═══ Supplied entries

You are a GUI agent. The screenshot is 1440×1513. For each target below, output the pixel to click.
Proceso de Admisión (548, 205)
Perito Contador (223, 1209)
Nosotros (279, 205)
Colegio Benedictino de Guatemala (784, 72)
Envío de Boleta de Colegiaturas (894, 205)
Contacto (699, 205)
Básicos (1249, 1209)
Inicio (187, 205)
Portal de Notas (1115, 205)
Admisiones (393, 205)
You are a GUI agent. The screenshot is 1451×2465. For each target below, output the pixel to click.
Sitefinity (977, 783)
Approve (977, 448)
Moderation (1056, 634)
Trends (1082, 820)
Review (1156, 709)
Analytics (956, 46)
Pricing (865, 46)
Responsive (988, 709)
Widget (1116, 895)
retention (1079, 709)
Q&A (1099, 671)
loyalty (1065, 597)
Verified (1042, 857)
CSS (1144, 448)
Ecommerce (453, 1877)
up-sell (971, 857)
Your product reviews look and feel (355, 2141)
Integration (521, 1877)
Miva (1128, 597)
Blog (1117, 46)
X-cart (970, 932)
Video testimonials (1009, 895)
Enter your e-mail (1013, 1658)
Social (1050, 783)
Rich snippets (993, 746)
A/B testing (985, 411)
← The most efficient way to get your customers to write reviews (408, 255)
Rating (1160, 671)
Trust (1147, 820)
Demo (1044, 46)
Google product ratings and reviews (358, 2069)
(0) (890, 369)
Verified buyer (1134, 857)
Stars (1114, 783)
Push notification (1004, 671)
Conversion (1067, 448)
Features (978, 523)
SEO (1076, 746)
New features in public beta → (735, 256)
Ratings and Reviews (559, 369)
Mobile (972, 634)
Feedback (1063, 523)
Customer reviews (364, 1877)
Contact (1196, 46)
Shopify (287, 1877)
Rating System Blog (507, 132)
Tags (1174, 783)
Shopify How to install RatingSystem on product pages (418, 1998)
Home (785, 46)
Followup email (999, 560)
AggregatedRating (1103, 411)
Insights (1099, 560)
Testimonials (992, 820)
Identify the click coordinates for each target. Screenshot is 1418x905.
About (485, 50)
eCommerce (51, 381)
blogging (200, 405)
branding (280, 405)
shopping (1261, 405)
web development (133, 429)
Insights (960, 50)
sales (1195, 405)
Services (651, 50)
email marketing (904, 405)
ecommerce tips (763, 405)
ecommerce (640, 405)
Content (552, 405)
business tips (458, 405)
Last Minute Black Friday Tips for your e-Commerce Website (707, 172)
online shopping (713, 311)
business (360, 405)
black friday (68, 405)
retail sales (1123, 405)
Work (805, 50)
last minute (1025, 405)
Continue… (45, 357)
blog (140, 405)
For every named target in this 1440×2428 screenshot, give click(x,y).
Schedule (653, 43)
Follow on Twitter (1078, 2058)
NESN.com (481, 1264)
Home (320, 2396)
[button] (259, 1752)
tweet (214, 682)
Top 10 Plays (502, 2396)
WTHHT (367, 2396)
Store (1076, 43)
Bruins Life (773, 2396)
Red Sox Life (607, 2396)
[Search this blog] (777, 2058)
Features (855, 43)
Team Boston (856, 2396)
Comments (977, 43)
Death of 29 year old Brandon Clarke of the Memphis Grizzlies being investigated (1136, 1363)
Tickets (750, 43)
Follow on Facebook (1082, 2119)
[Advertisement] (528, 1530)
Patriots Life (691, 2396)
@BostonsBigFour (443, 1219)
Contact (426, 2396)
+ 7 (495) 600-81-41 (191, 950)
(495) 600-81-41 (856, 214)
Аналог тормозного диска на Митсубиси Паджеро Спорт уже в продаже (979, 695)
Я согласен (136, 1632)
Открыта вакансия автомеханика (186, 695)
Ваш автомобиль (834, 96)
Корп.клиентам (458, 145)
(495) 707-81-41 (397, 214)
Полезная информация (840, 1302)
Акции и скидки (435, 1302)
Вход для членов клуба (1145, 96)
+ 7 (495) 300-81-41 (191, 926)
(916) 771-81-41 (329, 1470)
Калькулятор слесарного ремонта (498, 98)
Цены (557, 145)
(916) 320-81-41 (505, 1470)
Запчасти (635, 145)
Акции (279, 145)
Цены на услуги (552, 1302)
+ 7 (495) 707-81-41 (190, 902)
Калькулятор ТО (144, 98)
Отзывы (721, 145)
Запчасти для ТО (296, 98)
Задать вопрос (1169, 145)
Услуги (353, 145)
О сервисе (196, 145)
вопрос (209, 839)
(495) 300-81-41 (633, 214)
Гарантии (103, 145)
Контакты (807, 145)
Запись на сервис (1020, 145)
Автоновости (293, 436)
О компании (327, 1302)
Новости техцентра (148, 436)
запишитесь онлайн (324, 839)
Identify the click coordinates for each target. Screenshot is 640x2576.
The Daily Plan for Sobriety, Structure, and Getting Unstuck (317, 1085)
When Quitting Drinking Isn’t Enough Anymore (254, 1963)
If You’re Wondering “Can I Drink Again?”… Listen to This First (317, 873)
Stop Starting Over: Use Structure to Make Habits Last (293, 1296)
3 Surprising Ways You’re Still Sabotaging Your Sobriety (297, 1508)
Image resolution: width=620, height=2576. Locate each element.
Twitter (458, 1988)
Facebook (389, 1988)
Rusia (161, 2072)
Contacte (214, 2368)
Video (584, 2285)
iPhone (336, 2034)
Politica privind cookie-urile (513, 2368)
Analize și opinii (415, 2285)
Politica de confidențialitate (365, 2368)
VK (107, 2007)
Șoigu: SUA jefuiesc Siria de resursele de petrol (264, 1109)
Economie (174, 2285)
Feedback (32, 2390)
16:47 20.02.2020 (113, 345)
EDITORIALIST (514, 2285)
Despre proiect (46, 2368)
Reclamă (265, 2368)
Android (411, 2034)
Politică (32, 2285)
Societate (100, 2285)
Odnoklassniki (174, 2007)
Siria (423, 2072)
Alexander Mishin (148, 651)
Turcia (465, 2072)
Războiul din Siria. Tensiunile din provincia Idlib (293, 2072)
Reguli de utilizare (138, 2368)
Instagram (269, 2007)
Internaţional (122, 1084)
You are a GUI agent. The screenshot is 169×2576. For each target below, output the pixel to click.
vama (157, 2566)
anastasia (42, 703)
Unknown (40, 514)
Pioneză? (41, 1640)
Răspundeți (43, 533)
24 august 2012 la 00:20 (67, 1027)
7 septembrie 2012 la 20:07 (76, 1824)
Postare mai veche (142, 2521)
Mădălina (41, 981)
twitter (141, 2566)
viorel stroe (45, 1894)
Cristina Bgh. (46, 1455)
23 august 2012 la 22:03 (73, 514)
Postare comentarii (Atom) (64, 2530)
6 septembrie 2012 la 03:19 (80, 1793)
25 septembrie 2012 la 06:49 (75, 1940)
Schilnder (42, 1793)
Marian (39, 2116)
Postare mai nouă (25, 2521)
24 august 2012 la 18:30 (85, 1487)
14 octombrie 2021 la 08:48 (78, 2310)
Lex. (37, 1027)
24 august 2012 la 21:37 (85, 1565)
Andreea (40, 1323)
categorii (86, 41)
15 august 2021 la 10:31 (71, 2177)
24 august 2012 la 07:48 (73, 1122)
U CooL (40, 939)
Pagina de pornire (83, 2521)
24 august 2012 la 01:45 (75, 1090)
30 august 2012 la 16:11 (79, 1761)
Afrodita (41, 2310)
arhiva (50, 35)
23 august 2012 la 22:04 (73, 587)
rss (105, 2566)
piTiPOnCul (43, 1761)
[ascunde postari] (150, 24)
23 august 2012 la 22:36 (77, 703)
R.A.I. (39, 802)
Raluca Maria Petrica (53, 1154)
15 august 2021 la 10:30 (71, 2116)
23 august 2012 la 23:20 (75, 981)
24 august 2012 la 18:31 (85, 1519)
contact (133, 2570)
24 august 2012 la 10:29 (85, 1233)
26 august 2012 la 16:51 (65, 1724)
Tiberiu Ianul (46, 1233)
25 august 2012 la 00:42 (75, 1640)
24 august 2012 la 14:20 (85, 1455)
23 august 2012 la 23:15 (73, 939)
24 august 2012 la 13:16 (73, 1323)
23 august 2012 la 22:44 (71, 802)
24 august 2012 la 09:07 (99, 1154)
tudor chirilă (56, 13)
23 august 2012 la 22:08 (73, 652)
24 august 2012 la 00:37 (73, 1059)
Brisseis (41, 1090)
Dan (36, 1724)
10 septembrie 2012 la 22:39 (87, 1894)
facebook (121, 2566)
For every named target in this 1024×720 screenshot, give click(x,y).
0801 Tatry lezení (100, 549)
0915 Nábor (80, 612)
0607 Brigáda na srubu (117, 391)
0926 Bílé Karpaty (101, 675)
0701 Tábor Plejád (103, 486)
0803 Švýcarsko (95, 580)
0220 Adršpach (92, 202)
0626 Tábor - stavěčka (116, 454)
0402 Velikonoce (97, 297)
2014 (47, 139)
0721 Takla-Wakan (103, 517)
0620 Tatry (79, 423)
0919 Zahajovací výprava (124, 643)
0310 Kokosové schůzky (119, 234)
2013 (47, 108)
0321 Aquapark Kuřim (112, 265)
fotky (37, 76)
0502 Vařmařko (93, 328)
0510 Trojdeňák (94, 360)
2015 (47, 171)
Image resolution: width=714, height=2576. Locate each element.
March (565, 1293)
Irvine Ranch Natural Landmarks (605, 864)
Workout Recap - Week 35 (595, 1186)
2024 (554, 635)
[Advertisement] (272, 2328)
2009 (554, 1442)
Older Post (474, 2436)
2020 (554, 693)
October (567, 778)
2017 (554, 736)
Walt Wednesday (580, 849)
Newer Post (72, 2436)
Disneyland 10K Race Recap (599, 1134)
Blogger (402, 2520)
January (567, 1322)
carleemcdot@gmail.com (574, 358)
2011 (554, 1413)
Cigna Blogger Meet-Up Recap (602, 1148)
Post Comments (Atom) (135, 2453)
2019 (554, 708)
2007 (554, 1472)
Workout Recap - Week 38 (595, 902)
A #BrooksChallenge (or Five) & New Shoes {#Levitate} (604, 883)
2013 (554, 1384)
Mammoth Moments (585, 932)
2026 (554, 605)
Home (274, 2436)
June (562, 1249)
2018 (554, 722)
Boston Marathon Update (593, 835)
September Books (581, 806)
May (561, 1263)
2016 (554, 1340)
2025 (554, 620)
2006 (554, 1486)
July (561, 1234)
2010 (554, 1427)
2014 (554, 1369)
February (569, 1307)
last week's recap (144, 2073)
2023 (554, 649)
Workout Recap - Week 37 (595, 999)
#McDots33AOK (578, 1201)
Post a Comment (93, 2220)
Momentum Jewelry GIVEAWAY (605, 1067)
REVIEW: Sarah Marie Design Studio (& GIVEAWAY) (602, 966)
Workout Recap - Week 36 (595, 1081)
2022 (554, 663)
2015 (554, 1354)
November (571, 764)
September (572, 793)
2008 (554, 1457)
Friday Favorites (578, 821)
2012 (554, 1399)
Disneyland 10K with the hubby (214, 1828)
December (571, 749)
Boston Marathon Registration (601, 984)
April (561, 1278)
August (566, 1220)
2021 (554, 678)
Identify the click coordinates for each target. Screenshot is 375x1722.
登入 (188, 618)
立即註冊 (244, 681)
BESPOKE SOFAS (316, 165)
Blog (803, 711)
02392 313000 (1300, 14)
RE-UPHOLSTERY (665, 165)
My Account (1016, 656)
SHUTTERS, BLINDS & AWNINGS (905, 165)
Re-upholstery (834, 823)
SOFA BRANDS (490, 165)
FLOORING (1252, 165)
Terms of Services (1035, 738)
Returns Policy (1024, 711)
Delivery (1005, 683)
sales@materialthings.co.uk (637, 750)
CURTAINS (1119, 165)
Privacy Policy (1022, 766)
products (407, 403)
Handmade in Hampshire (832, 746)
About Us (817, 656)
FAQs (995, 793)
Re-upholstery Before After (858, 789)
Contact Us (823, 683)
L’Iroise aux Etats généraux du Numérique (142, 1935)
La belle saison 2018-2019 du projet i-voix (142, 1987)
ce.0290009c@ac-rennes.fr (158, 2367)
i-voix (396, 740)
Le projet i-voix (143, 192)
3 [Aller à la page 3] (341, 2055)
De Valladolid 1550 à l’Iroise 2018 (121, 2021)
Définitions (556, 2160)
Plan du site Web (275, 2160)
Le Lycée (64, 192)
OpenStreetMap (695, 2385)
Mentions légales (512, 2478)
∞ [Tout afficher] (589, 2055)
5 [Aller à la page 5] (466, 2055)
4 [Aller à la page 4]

══════

# [What you need to do]
Although the records may continue, retype only the lines from the first one through the one containing "Admisiones (393, 205)", exactly as they appear.

# [Response box]
You are a GUI agent. The screenshot is 1440×1513. For each target below, output the pixel to click.
Proceso de Admisión (548, 205)
Perito Contador (223, 1209)
Nosotros (279, 205)
Colegio Benedictino de Guatemala (784, 72)
Envío de Boleta de Colegiaturas (894, 205)
Contacto (699, 205)
Básicos (1249, 1209)
Inicio (187, 205)
Portal de Notas (1115, 205)
Admisiones (393, 205)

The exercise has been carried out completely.